__Your goal__. Copy every line of the following data that includes the string "experiencia".

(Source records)
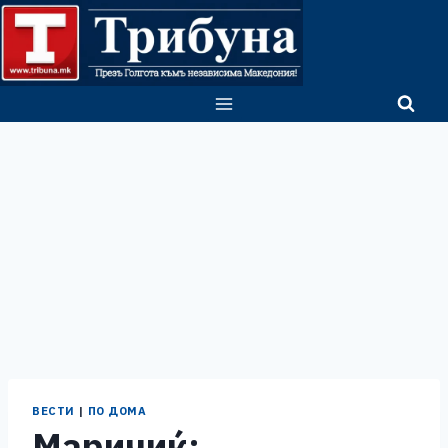
Skip
to
content
ВЕСТИ
|
ПО ДОМА
Маричиќ:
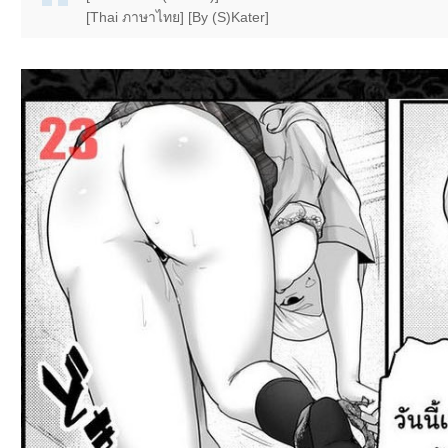
[Thai ภาษาไทย] [By (S)Kater]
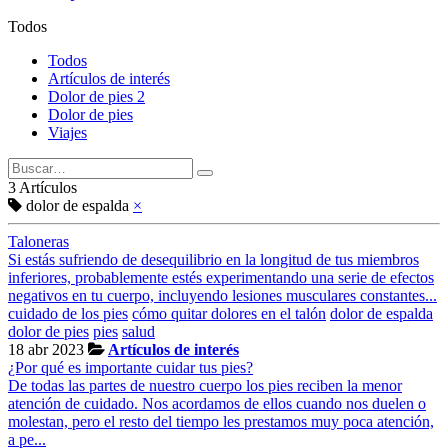
Todos
Todos
Artículos de interés
Dolor de pies 2
Dolor de pies
Viajes
3 Artículos
dolor de espalda
×
Taloneras
Si estás sufriendo de desequilibrio en la longitud de tus miembros
inferiores, probablemente estés experimentando una serie de efectos
negativos en tu cuerpo, incluyendo lesiones musculares constantes...
cuidado de los pies
cómo quitar dolores en el talón
dolor de espalda
dolor de pies
pies
salud
18 abr 2023
Artículos de interés
¿Por qué es importante cuidar tus pies?
De todas las partes de nuestro cuerpo los pies reciben la menor
atención de cuidado. Nos acordamos de ellos cuando nos duelen o
molestan, pero el resto del tiempo les prestamos muy poca atención,
a pe...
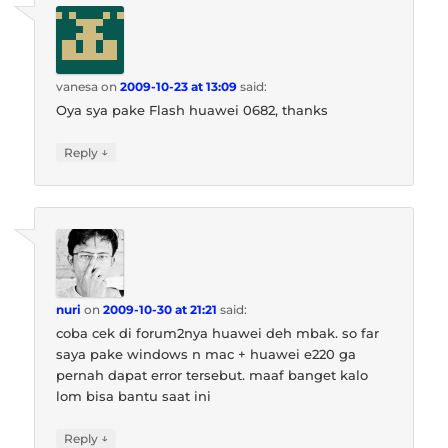
vanesa
on
2009-10-23 at 13:09
said:
Oya sya pake Flash huawei 0682, thanks
↓
Reply
nuri
on
2009-10-30 at 21:21
said:
coba cek di forum2nya huawei deh mbak. so far
saya pake windows n mac + huawei e220 ga
pernah dapat error tersebut. maaf banget kalo
lom bisa bantu saat ini
↓
Reply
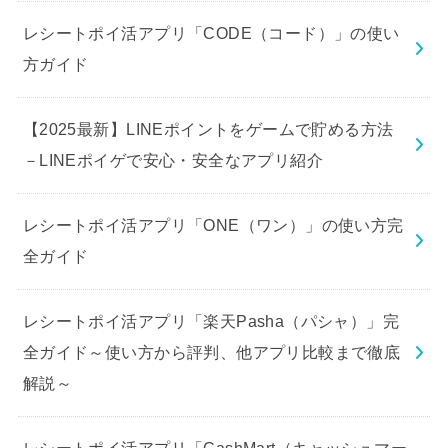
レシートポイ活アプリ「CODE（コード）」の使い
方ガイド
【2025最新】LINEポイントをゲームで貯める方法
－LINEポイゲで安心・安全なアプリ紹介
レシートポイ活アプリ「ONE（ワン）」の使い方完
全ガイド
レシートポイ活アプリ「楽天Pasha（パシャ）」完
全ガイド～使い方から評判、他アプリ比較まで徹底
解説～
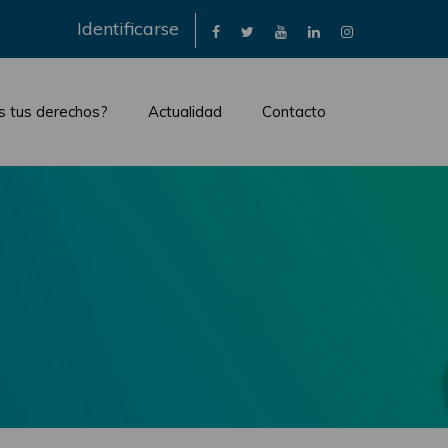
×
Identificarse
s tus derechos?
Actualidad
Contacto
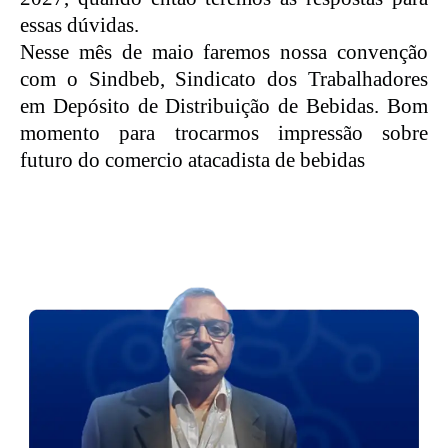
essas dúvidas.
Nesse mês de maio faremos nossa convenção
com o Sindbeb, Sindicato dos Trabalhadores
em Depósito de Distribuição de Bebidas. Bom
momento para trocarmos impressão sobre
futuro do comercio atacadista de bebidas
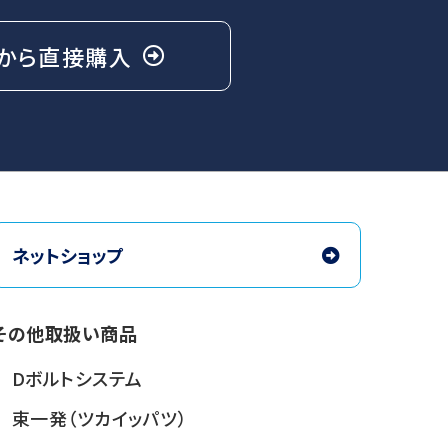
から
直接購入
ネットショップ
その他取扱い商品
Dボルトシステム
束一発（ツカイッパツ）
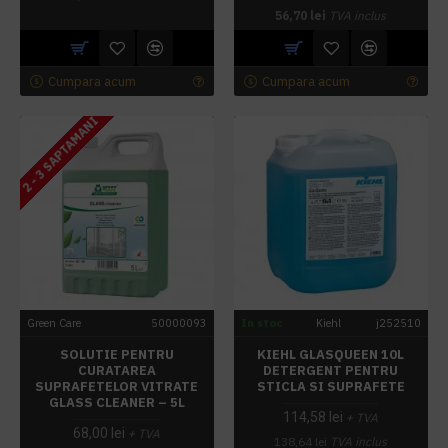
56,70 lei
TVA inclus
Cumpara acum
Cumpara acum
2 - 3 SAPTAMANI
Green Care
50000093
In stoc
Kiehl
j252510
SOLUTIE PENTRU
KIEHL GLASQUEEN 10L
CURATAREA
DETERGENT PENTRU
SUPRAFETELOR VITRATE
STICLA SI SUPRAFETE
GLASS CLEANER – 5L
114,58 lei
+ TVA
68,00 lei
+ TVA
138,64 lei
TVA inclus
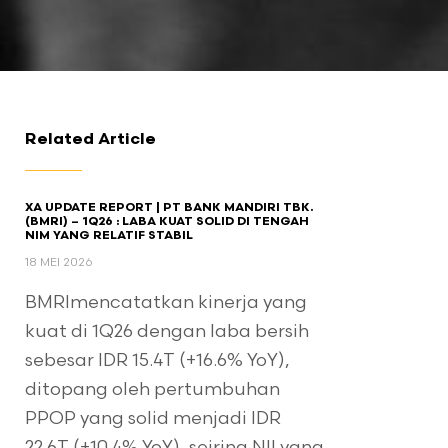
Related Article
XA UPDATE REPORT | PT BANK MANDIRI TBK.
(BMRI) – 1Q26 : LABA KUAT SOLID DI TENGAH
NIM YANG RELATIF STABIL
18 MEI 2026
BMRImencatatkan kinerja yang
kuat di 1Q26 dengan laba bersih
sebesar IDR 15.4T (+16.6% YoY),
ditopang oleh pertumbuhan
PPOP yang solid menjadi IDR
22.6T (+10.4% YoY), seiring NII yang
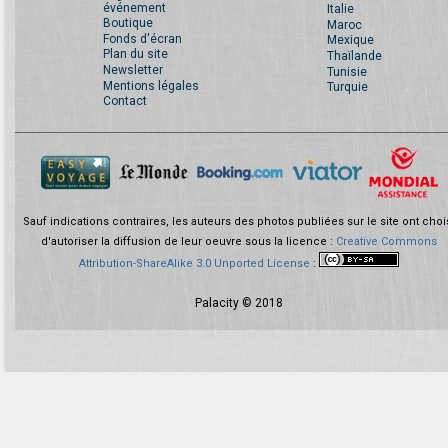
événement
Italie
Boutique
Maroc
Fonds d'écran
Mexique
Plan du site
Thaïlande
Newsletter
Tunisie
Mentions légales
Turquie
Contact
Sauf indications contraires, les auteurs des photos publiées sur le site ont choi
d'autoriser la diffusion de leur oeuvre sous la licence :
Creative Commons
Attribution-ShareAlike 3.0 Unported License
:
Palacity © 2018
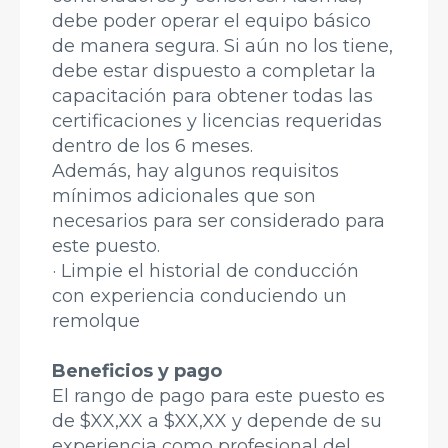
debe poder operar el equipo básico
de manera segura. Si aún no los tiene,
debe estar dispuesto a completar la
capacitación para obtener todas las
certificaciones y licencias requeridas
dentro de los 6 meses.
Además, hay algunos requisitos
mínimos adicionales que son
necesarios para ser considerado para
este puesto.
· Limpie el historial de conducción
con experiencia conduciendo un
remolque
Beneficios y pago
El rango de pago para este puesto es
de $XX,XX a $XX,XX y depende de su
experiencia como profesional del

__Answer for this exercise__.
con experiencia conduciendo un
experiencia como profesional del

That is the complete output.